### [The task]
Out of the entries that follow, copy each line containing "dette".

### [Stored data entries]
===============
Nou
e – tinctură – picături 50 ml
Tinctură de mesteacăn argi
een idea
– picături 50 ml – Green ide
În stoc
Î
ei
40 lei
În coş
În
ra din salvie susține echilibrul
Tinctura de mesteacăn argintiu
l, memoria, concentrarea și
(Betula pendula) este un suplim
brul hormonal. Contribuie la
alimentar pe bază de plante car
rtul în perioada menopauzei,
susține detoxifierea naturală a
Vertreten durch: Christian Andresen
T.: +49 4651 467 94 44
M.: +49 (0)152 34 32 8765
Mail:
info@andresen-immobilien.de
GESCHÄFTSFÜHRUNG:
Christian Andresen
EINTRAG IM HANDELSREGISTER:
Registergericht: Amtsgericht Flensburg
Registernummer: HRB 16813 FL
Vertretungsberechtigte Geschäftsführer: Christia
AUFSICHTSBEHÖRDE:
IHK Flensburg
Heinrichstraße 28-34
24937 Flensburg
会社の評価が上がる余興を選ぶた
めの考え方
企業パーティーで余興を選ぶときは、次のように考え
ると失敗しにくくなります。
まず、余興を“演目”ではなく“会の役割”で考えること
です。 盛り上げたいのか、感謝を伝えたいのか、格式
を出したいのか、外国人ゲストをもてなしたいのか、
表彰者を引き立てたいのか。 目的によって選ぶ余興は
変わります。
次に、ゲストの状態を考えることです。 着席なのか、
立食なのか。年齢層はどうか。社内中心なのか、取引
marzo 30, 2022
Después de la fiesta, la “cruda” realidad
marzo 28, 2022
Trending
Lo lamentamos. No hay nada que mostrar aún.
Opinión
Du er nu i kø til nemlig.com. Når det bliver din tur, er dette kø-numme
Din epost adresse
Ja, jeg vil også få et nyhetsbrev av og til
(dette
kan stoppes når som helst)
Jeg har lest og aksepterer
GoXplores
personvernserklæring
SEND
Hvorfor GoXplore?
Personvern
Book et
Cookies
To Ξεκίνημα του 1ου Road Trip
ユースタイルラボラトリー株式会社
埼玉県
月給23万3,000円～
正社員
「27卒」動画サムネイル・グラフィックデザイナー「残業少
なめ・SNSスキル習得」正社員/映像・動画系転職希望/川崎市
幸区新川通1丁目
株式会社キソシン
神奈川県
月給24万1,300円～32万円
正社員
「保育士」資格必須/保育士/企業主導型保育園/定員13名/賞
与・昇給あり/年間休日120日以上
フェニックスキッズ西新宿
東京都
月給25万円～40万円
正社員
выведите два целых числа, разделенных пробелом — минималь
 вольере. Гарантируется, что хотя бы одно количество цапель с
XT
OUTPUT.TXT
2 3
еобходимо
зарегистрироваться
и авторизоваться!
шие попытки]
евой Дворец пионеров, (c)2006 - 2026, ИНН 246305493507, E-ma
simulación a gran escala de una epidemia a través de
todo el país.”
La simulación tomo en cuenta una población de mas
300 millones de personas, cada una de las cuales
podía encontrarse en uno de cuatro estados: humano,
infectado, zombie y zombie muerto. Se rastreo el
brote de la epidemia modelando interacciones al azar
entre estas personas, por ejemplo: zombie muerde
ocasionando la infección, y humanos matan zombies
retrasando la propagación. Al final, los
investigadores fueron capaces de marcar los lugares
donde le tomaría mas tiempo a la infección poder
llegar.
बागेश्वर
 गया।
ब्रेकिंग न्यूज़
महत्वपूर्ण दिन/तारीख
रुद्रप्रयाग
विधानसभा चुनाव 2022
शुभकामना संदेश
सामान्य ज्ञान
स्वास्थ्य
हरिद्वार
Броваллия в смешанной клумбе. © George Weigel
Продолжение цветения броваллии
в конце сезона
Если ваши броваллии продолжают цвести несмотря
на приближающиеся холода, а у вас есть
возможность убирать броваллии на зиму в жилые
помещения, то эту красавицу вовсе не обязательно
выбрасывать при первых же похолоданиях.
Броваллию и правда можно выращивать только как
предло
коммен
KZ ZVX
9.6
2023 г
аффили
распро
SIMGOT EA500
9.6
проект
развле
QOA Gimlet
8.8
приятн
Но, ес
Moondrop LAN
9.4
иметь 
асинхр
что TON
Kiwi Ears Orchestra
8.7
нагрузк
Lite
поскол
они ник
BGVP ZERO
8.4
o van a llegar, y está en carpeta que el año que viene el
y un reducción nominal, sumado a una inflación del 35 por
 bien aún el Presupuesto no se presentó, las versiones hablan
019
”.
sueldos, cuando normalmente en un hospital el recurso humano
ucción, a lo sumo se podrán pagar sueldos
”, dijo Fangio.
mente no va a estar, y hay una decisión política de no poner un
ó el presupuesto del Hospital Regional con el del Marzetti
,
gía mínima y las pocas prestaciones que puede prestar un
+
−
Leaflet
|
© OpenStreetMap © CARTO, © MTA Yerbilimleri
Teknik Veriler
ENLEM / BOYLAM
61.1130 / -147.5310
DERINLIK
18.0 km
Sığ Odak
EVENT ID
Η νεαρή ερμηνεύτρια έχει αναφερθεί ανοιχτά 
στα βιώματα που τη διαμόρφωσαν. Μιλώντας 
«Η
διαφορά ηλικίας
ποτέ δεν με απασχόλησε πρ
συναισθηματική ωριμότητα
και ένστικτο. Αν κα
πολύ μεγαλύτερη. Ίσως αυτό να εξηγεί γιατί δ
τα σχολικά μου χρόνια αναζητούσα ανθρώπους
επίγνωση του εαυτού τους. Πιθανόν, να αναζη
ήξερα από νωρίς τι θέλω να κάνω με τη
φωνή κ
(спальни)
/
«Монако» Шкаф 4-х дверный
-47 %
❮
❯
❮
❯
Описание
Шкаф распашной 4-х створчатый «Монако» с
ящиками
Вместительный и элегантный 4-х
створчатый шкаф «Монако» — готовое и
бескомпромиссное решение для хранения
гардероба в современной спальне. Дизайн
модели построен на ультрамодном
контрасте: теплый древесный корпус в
===============
### [Expected answer]
Du er nu i kø til nemlig.com. Når det bliver din tur, er dette kø-numme
(dette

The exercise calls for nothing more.